Permeate ﬂux decline in dead-end microﬁltration of whey protein isolate solutions is studied, using disc-type ceramic membranes of nominal pore size 0.8 m. The tests involve ﬁve successive ﬁltration cycles, under ﬁxed ﬁltration pressure, with intermediate backwashing. Flux decline analysis and membrane resistance are employed to determine fouling mechanisms, with respect to applied pressure, in the range 2.5–10 psi. Permeate and retentate concentration data complement the permeation rate measurements. Both irreversible and reversible fouling is identiﬁed for the backwashing mode employed. Data interpretation suggests that more rapid fouling, as well as signiﬁcant surface-layer “compaction” effects may occur at the higher pressures employed.
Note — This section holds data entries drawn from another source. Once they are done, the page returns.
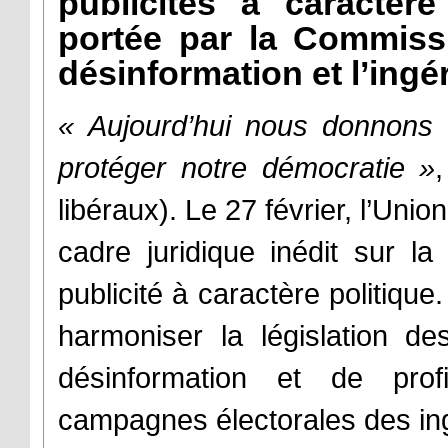
publicités à caractère
portée par la Commissi
désinformation et l’ing
«
Aujourd’hui nous donnons u
protéger notre démocratie
»
libéraux). Le 27 février, l’Uni
cadre juridique inédit sur la
publicité à caractère politiqu
harmoniser la législation 
désinformation et de prof
campagnes électorales des in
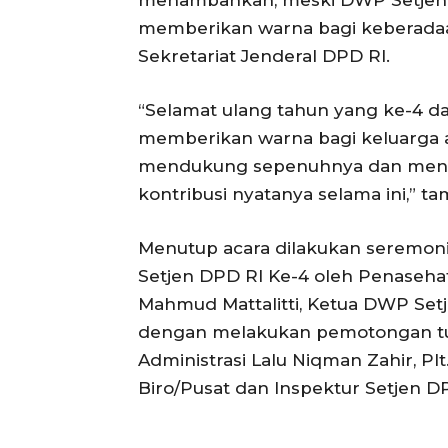
menambahkan, meski DWP Setjen D
memberikan warna bagi keberadaan
Sekretariat Jenderal DPD RI.
“Selamat ulang tahun yang ke-4 d
memberikan warna bagi keluarga a
mendukung sepenuhnya dan mengap
kontribusi nyatanya selama ini,” 
Menutup acara dilakukan seremon
Setjen DPD RI Ke-4 oleh Penaseha
Mahmud Mattalitti, Ketua DWP Set
dengan melakukan pemotongan tum
Administrasi Lalu Niqman Zahir, Pl
Biro/Pusat dan Inspektur Setjen D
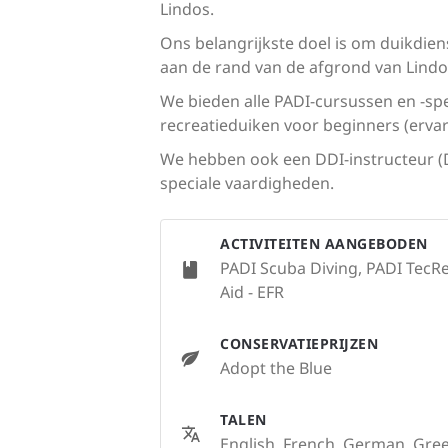
Lindos.
Ons belangrijkste doel is om duikdien
aan de rand van de afgrond van Lindo
We bieden alle PADI-cursussen en -spe
recreatieduiken voor beginners (ervari
We hebben ook een DDI-instructeur (Di
speciale vaardigheden.
ACTIVITEITEN AANGEBODEN
PADI Scuba Diving, PADI TecRe
Aid - EFR
CONSERVATIEPRIJZEN
Adopt the Blue
TALEN
English, French, German, Gre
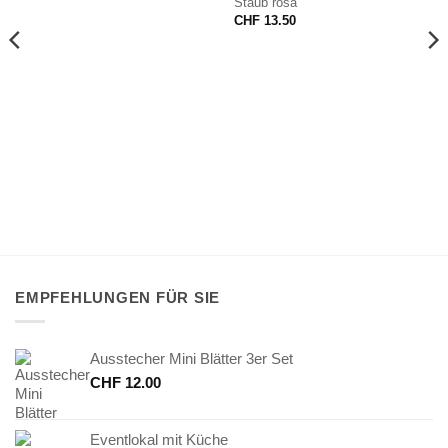
Staub rosa
CHF
13.50
EMPFEHLUNGEN FÜR SIE
Ausstecher Mini Blätter 3er Set
CHF
12.00
Eventlokal mit Küche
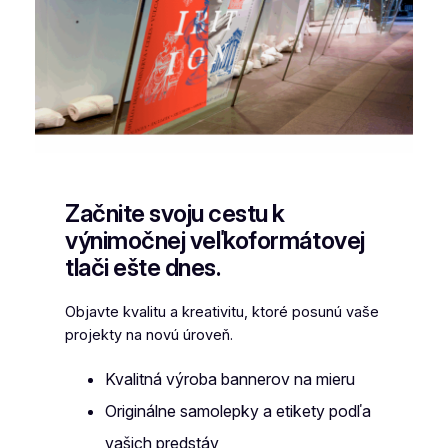
Začnite svoju cestu k
výnimočnej veľkoformátovej
tlači ešte dnes.
Objavte kvalitu a kreativitu, ktoré posunú vaše
projekty na novú úroveň.
Kvalitná výroba bannerov na mieru
Originálne samolepky a etikety podľa
vašich predstáv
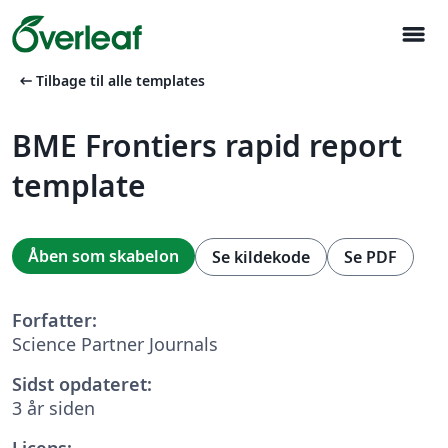
menu
arrow_left_alt
Tilbage til alle templates
BME Frontiers rapid report
template
Åben som skabelon
Se kildekode
Se PDF
Forfatter:
Science Partner Journals
Sidst opdateret:
3 år siden
Licens:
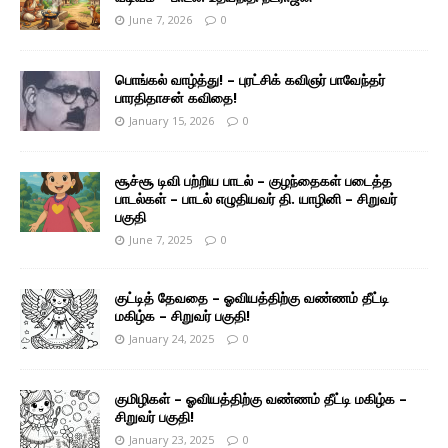
June 7, 2026
0
பொங்கல் வாழ்த்து! – புரட்சிக் கவிஞர் பாவேந்தர்
பாரதிதாசன் கவிதை!
January 15, 2026
0
சூச்சூ டிவி பற்றிய பாடல் – குழந்தைகள் படைத்த
பாடல்கள் – பாடல் எழுதியவர் தி. யாழினி – சிறுவர்
பகுதி
June 7, 2025
0
குட்டித் தேவதை – ஓவியத்திற்கு வண்ணம் தீட்டி
மகிழ்க – சிறுவர் பகுதி!
January 24, 2025
0
குமிழிகள் – ஓவியத்திற்கு வண்ணம் தீட்டி மகிழ்க –
சிறுவர் பகுதி!
January 23, 2025
0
There is evidence that irreversible fouling effectively develops during the ﬁrst cycle of the tests (of 30 min duration) and apparently does not signiﬁcantly increase later on; however, reversible fouling occurs through the entire ﬁltration series, being more intense during the ﬁrst minutes of each cycle. The effect of protein aggregates is investigated with the aid of DLS measurements and ﬁltration tests with preﬁltered solutions; it appears that whey protein aggregates present in the solution, are responsible (almost entirely) for the observed membrane fouling. An effective membrane cleaning procedure is proposed. Finally, the possible advantage of operating large-pore size MF (for the process considered) at rather low pressure is suggested.